So I’ve been working with various home automation solutions to make my home run more efficiently and control things in intelligent ways. I run both Google Home and Amazon Alexa systems, and I find I need to put both in each room because one is good at certain things and the other is good at other things.
For example, Google Home allows the creation of rooms and assigning devices to rooms. Amazon Alexa does not. This allows me to assign a Google Home device to a room and have lights and other devices assigned to that room, and then I can address those devices in a much more simple way. I can tell Google “hey Google turn off the lights” and it will turn off any light in the same room as the Home device you’re speaking to. Alexa basically shits the bed if you try to do that with an Echo device.
Alexa echo hardware is just better at hearing you speak. The microphone and voice processing is just better. Alexa will also whisper back at you if you whisper to it, which is kind of a critical feature if you’re trying to get Alexa to do something in the middle of the night and don’t want “OK I HAVE DONE THE THING YOU ASKED FOR. BY THE WAY YOU CAN ORDER MORE DISHSOAP OR SCHEDULE YOUR PET’S EUTHANASIA BY SIMPLY SAYING ADD DISHSOAP TO MY SHOPPING CART OR KILL MY PET PLEASE.” bellowing out at volume 8 and waking up the whole house.
That said, Home Assistant has come out with it’s own voice hardware;
This is a preview edition and I bought 5. It has a speaker output which I highly recommend using with a proper speaker unless you don’t mind a tinny terrible hardly hearable speaker. Audio limitations aside, it’s a self-contained hardware device that puts me on the path to going totally local for home automation. I will say this though… without a local AI conversational agent, the system is very very dumb and borderline useless.
Setting up ollama itself in a docker container that used my two GPUs was not super easy, but it was up and running in a few hours. Adding the ollama integration to home assistant was dead simple. Getting wyoming-whisper set up as a separate service in a docker container so it could also use my GPUs was easy as well. What has not been easy is figuring out how to improve the text to speech engine speed. It’s currently the primary issue I’m having with speed of reply.
What I find super interesting about having an AI connected up to a voice assistant is just how NLP is able to change behavior through simply telling it to. This is how chatGPT works yes, but after diddling with config files and looking for ways to change code to use updated libraries and updating packages to make things work, being able to just tell the AI to change how it output data and it doing it was a breath of fresh air. Case in point; the time.
When I first connected everything together, my first voice query was simple - what time is it? The output (after several seconds of waiting) was “The current time is thirteen thirty three.” … this is obviously because the convo agent output “The current time is 13:33.” and the text to speech engine is not intelligent, it’s just convering text to speech verbatim. So, under the Home Assistant voice agent instructions, there are some basic AI agent staging instructions;
You are a voice assistant for Home Assistant.

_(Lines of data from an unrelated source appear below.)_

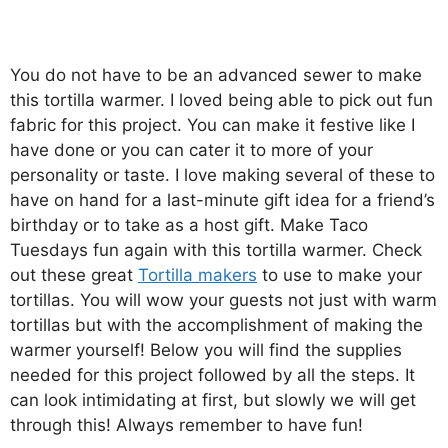
You do not have to be an advanced sewer to make
this tortilla warmer. I loved being able to pick out fun
fabric for this project. You can make it festive like I
have done or you can cater it to more of your
personality or taste. I love making several of these to
have on hand for a last-minute gift idea for a friend’s
birthday or to take as a host gift. Make Taco
Tuesdays fun again with this tortilla warmer. Check
out these great
Tortilla makers
to use to make your
tortillas. You will wow your guests not just with warm
tortillas but with the accomplishment of making the
warmer yourself! Below you will find the supplies
needed for this project followed by all the steps. It
can look intimidating at first, but slowly we will get
through this! Always remember to have fun!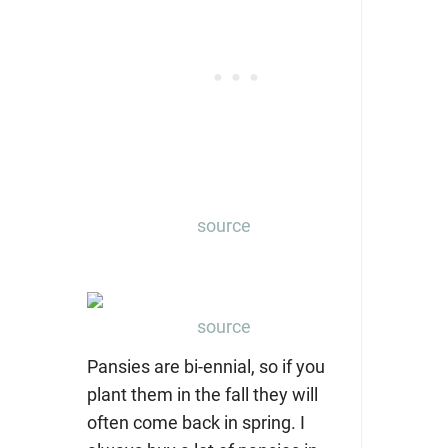
source
source
Pansies are bi-ennial, so if you
plant them in the fall they will
often come back in spring. I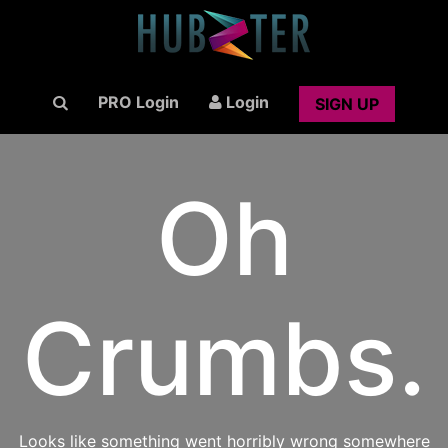
PRO Login
Login
SIGN UP
Oh
Crumbs.
Looks like something went horribly wrong somewhere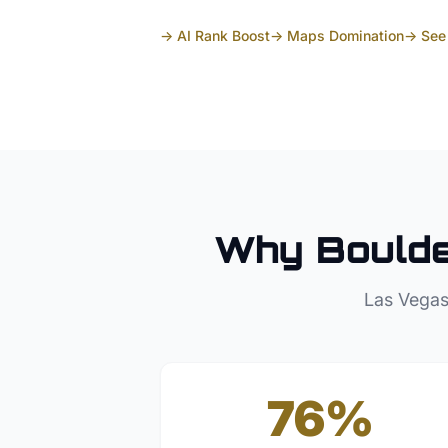
→ AI Rank Boost
→ Maps Domination
→ See 
Why
Boulde
Las Vegas
76%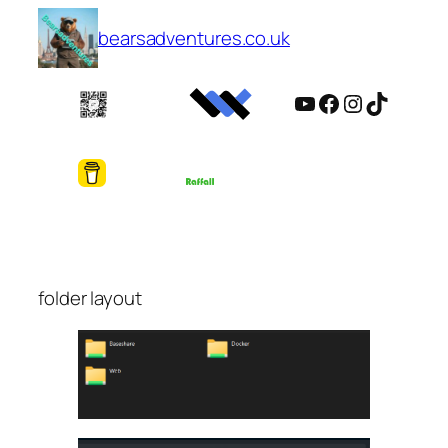
Skip
bearsadventures.co.uk
to
content
YouTube
Facebook
Instagram
TikTok
folder layout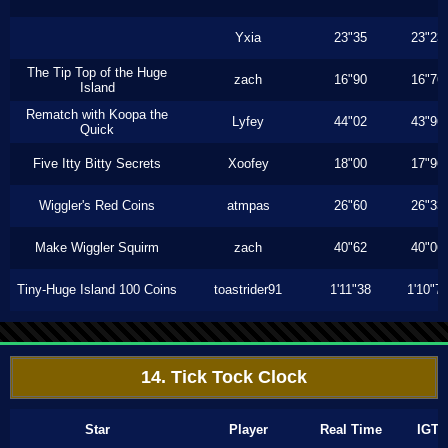
Yxia
23"35
23"23
The Tip Top of the Huge
zach
16"90
16"76
Island
Rematch with Koopa the
Lyfey
44"02
43"96
Quick
Five Itty Bitty Secrets
Xoofey
18"00
17"96
Wiggler's Red Coins
atmpas
26"60
26"33
Make Wiggler Squirm
zach
40"62
40"06
Tiny-Huge Island 100 Coins
toastrider91
1'11"38
1'10"7
14. Tick Tock Clock
Star
Player
Real Time
IGT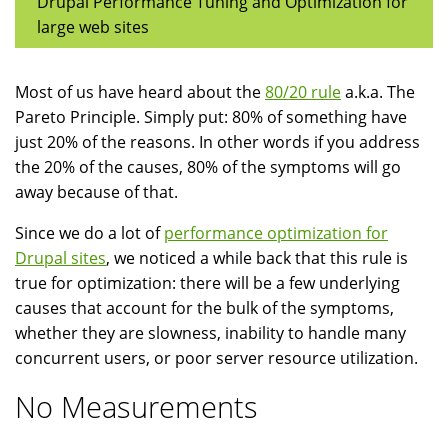
Drupal Performance Tuning and Optimization for
large web sites
Most of us have heard about the
80/20 rule
a.k.a. The
Pareto Principle. Simply put: 80% of something have
just 20% of the reasons. In other words if you address
the 20% of the causes, 80% of the symptoms will go
away because of that.
Since we do a lot of
performance optimization for
Drupal sites
, we noticed a while back that this rule is
true for optimization: there will be a few underlying
causes that account for the bulk of the symptoms,
whether they are slowness, inability to handle many
concurrent users, or poor server resource utilization.
No Measurements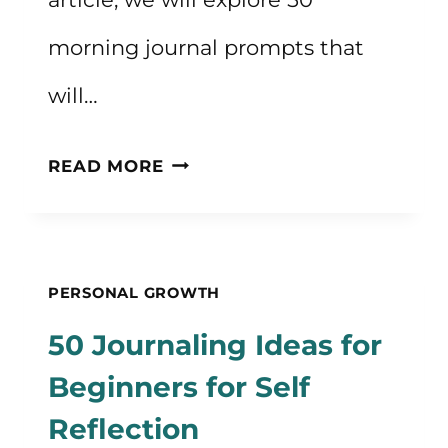
morning journal prompts that
will…
50
READ MORE
MORNING
JOURNAL
PROMPTS
PERSONAL GROWTH
TO
50 Journaling Ideas for
START
Beginners for Self
YOUR
Reflection
DAY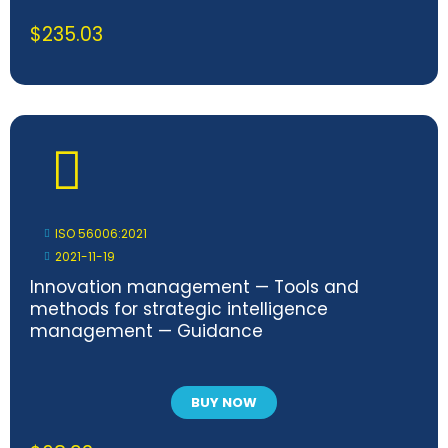
$
235.03
ISO 56006:2021
2021-11-19
Innovation management — Tools and
methods for strategic intelligence
management — Guidance
BUY NOW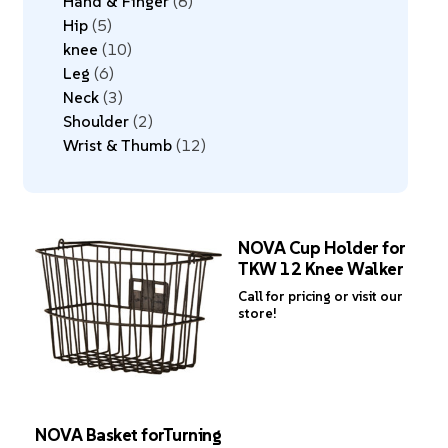
Hand & Finger
8
Hip
5
knee
10
Leg
6
Neck
3
Shoulder
2
Wrist & Thumb
12
NOVA Cup Holder for
TKW 12 Knee Walker
Call for pricing or visit our
store!
NOVA Basket forTurning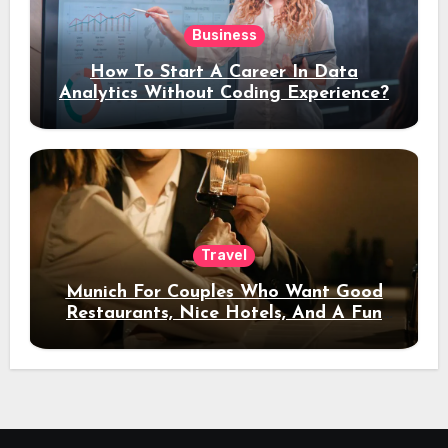
Business
How To Start A Career In Data
Analytics Without Coding Experience?
Travel
Munich For Couples Who Want Good
Restaurants, Nice Hotels, And A Fun
Night Out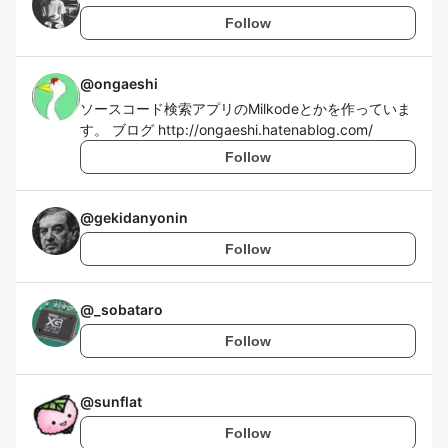
Follow
@
ongaeshi
ソースコード検索アプリのMilkodeとかを作っていま
す。 ブログ http://ongaeshi.hatenablog.com/
Follow
@
gekidanyonin
Follow
@
_sobataro
Follow
@
sunflat
Follow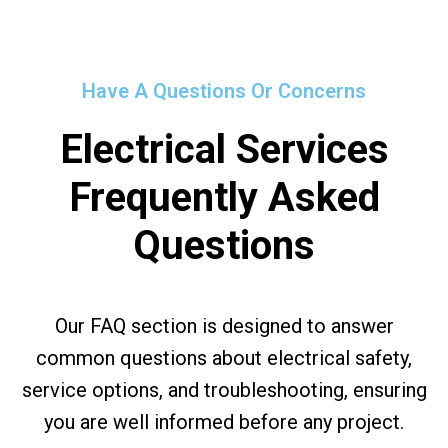
Have A Questions Or Concerns
Electrical Services
Frequently Asked
Questions
Our FAQ section is designed to answer
common questions about electrical safety,
service options, and troubleshooting, ensuring
you are well informed before any project.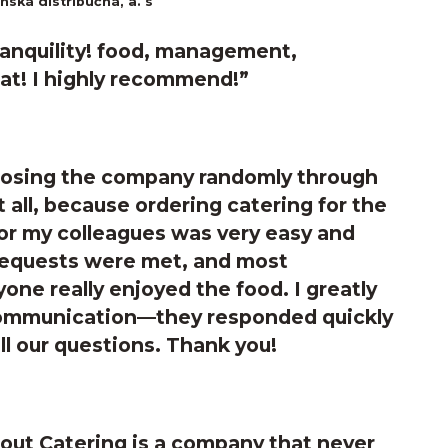
ská distribučná, a. s
ranquility! food, management,
at! I highly recommend!”
hoosing the company randomly through
 all, because ordering catering for the
or my colleagues was very easy and
 requests were met, and most
yone really enjoyed the food. I greatly
communication—they responded quickly
all our questions. Thank you!
ut Catering is a company that never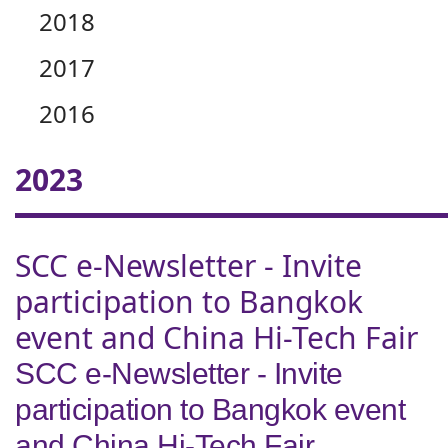
2018
2017
2016
2023
SCC e-Newsletter - Invite
participation to Bangkok
event and China Hi-Tech Fair
SCC e-Newsletter - Invite
participation to Bangkok event
and China Hi-Tech Fair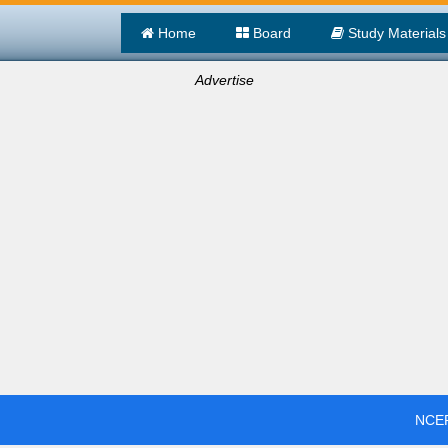
Home
Board
Study Materials
Advertise
NCER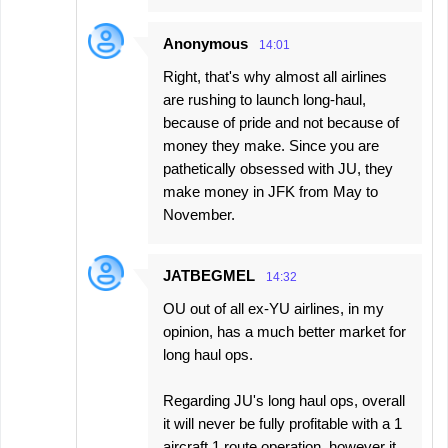
Anonymous
14:01
Right, that's why almost all airlines
are rushing to launch long-haul,
because of pride and not because of
money they make. Since you are
pathetically obsessed with JU, they
make money in JFK from May to
November.
JATBEGMEL
14:32
OU out of all ex-YU airlines, in my
opinion, has a much better market for
long haul ops.
Regarding JU's long haul ops, overall
it will never be fully profitable with a 1
aircraft 1 route operation, however it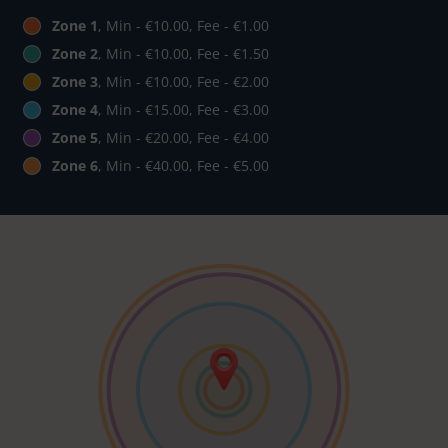
Zone 1
, Min - €10.00, Fee - €1.00
Zone 2
, Min - €10.00, Fee - €1.50
Zone 3
, Min - €10.00, Fee - €2.00
Zone 4
, Min - €15.00, Fee - €3.00
Zone 5
, Min - €20.00, Fee - €4.00
Zone 6
, Min - €40.00, Fee - €5.00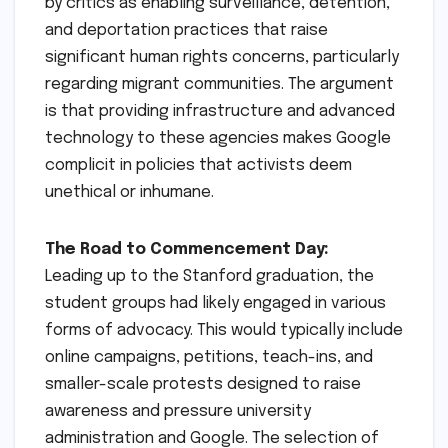
by critics as enabling surveillance, detention,
and deportation practices that raise
significant human rights concerns, particularly
regarding migrant communities. The argument
is that providing infrastructure and advanced
technology to these agencies makes Google
complicit in policies that activists deem
unethical or inhumane.
The Road to Commencement Day:
Leading up to the Stanford graduation, the
student groups had likely engaged in various
forms of advocacy. This would typically include
online campaigns, petitions, teach-ins, and
smaller-scale protests designed to raise
awareness and pressure university
administration and Google. The selection of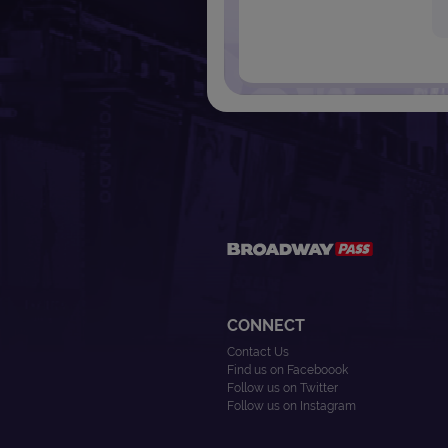
CONNECT
Contact Us
Find us on Faceboook
Follow us on Twitter
Follow us on Instagram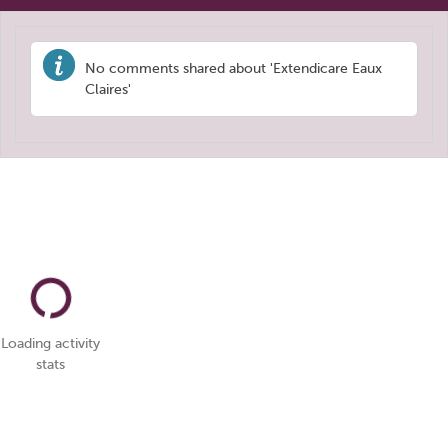
No comments shared about 'Extendicare Eaux
Claires'
Loading activity
stats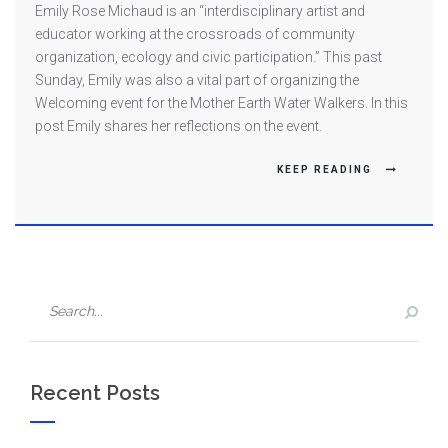
WEEK
Emily Rose Michaud is an “interdisciplinary artist and
ONE
educator working at the crossroads of community
FEATURE:
organization, ecology and civic participation.” This past
Sunday, Emily was also a vital part of organizing the
Welcoming
Welcoming event for the Mother Earth Water Walkers. In this
the
post Emily shares her reflections on the event.
Water
Walkers
KEEP READING
Recent Posts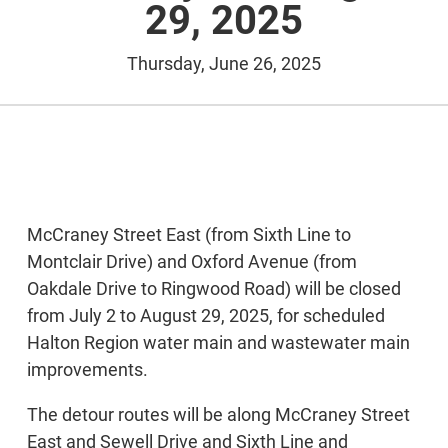
29, 2025
Thursday, June 26, 2025
McCraney Street East (from Sixth Line to
Montclair Drive) and Oxford Avenue (from
Oakdale Drive to Ringwood Road) will be closed
from July 2 to August 29, 2025, for scheduled
Halton Region water main and wastewater main
improvements.
The detour routes will be along McCraney Street
East and Sewell Drive and Sixth Line and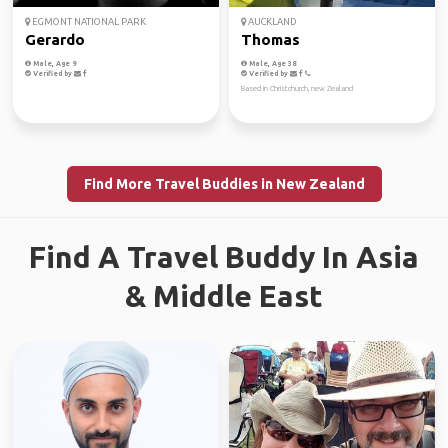
EGMONT NATIONAL PARK
AUCKLAND
Gerardo
Thomas
Male, Age 9
Male, Age 38
Verified by
Verified by
Based in Christchurch, new Zealand
Find More Travel Buddies in New Zealand
Find A Travel Buddy In Asia
& Middle East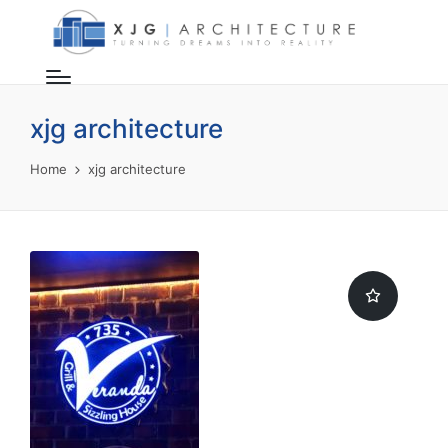
xjg architecture
Home
xjg architecture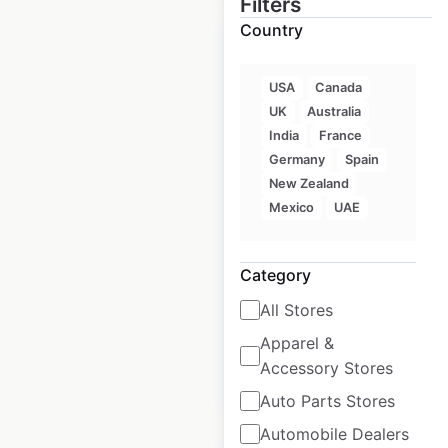
Filters
Country
USA
Canada
UK
Australia
Royal Bank of
India
France
Canada locations in
Germany
Spain
Canada
New Zealand
Mexico
UAE
Canada
|
Locations: 2,325
|
Updated: May 27, 2026
Category
Historical data
March
All Stores
available from:
2025
Apparel &
Accessory Stores
$
95
Add to cart
Auto Parts Stores
Automobile Dealers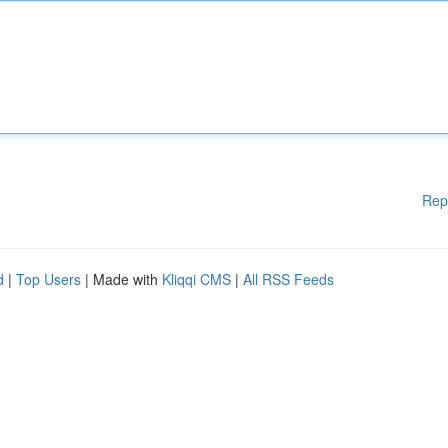
Rep
d
|
Top Users
| Made with
Kliqqi CMS
|
All RSS Feeds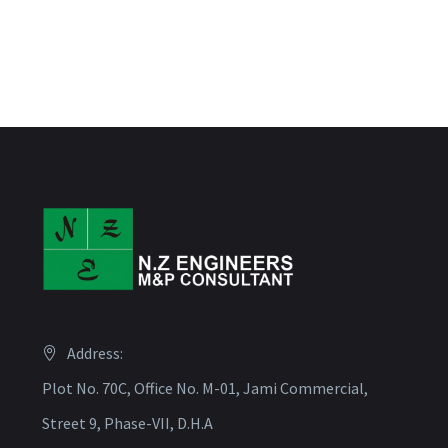
Address:
Plot No. 70C, Office No. M-01, Jami Commercial,
Street 9, Phase-VII, D.H.A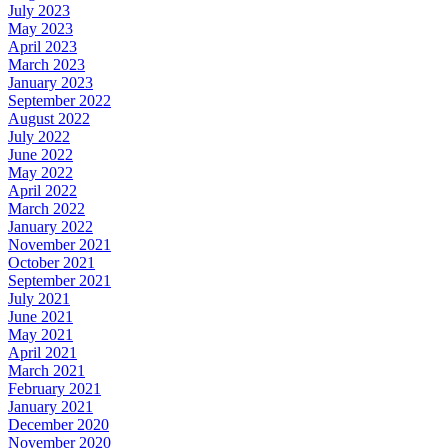
July 2023
May 2023
April 2023
March 2023
January 2023
September 2022
August 2022
July 2022
June 2022
May 2022
April 2022
March 2022
January 2022
November 2021
October 2021
September 2021
July 2021
June 2021
May 2021
April 2021
March 2021
February 2021
January 2021
December 2020
November 2020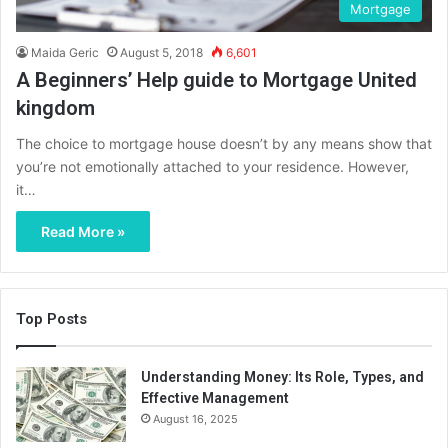
Mortgage
Maida Geric
August 5, 2018
6,601
A Beginners’ Help guide to Mortgage United
kingdom
The choice to mortgage house doesn’t by any means show that
you’re not emotionally attached to your residence. However,
it…
Read More »
Top Posts
Understanding Money: Its Role, Types, and
Effective Management
August 16, 2025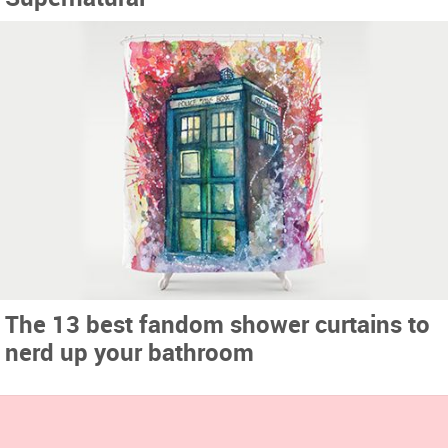
The 13 best fandom shower curtains to
nerd up your bathroom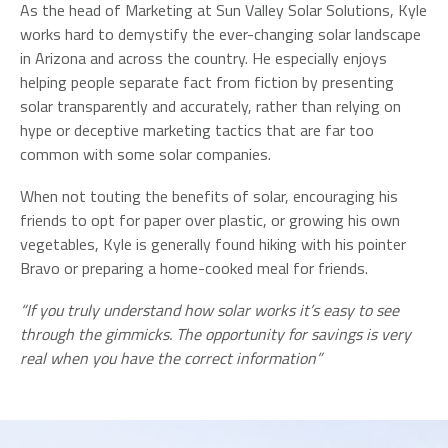
As the head of Marketing at Sun Valley Solar Solutions, Kyle
works hard to demystify the ever-changing solar landscape
in Arizona and across the country. He especially enjoys
helping people separate fact from fiction by presenting
solar transparently and accurately, rather than relying on
hype or deceptive marketing tactics that are far too
common with some solar companies.
When not touting the benefits of solar, encouraging his
friends to opt for paper over plastic, or growing his own
vegetables, Kyle is generally found hiking with his pointer
Bravo or preparing a home-cooked meal for friends.
“If you truly understand how solar works it’s easy to see
through the gimmicks. The opportunity for savings is very
real when you have the correct information”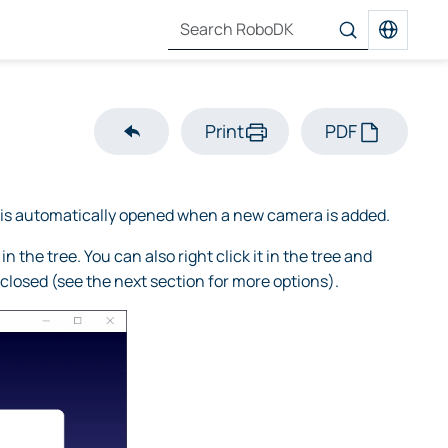
Print
PDF
is automatically opened when a new camera is added.
the tree. You can also right click it in the tree and
 closed (see the next section for more options).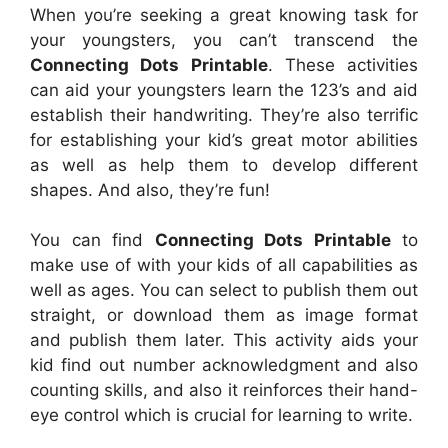
When you’re seeking a great knowing task for
your youngsters, you can’t transcend the
Connecting Dots Printable
. These activities
can aid your youngsters learn the 123’s and aid
establish their handwriting. They’re also terrific
for establishing your kid’s great motor abilities
as well as help them to develop different
shapes. And also, they’re fun!
You can find
Connecting Dots Printable
to
make use of with your kids of all capabilities as
well as ages. You can select to publish them out
straight, or download them as image format
and publish them later. This activity aids your
kid find out number acknowledgment and also
counting skills, and also it reinforces their hand-
eye control which is crucial for learning to write.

Answer questions about the world truthfully.
Answer in plain text. Keep it simple and to the point.
I added one line to it;
Your text output is read by a text to speech processor which is not intelligent, so you will need to change numerical data like times and dates from numbers to spelled out words. For example, a current time of 13:33 should be changed to “one thirty three pm”.
After hitting save, I asked the voice assistant what time it was, and it replied “The current time is one thirty five pm”.
This is like all the 1980s and 1990s computer / AI interactions in a nutshell… the computer has a voice interface with pretty good NLP but it’s still a computer and needs instructions to clarify and tweak responses. I’m pretty sure I could have just instructed the model to output data properly through the voice assistant, but the context window would expire and it would not last. Still, this is pretty amazing to me, even after having used chatGPT for so long now… somehow running it locally and basically just talking to it to change behavior … that’s amazing.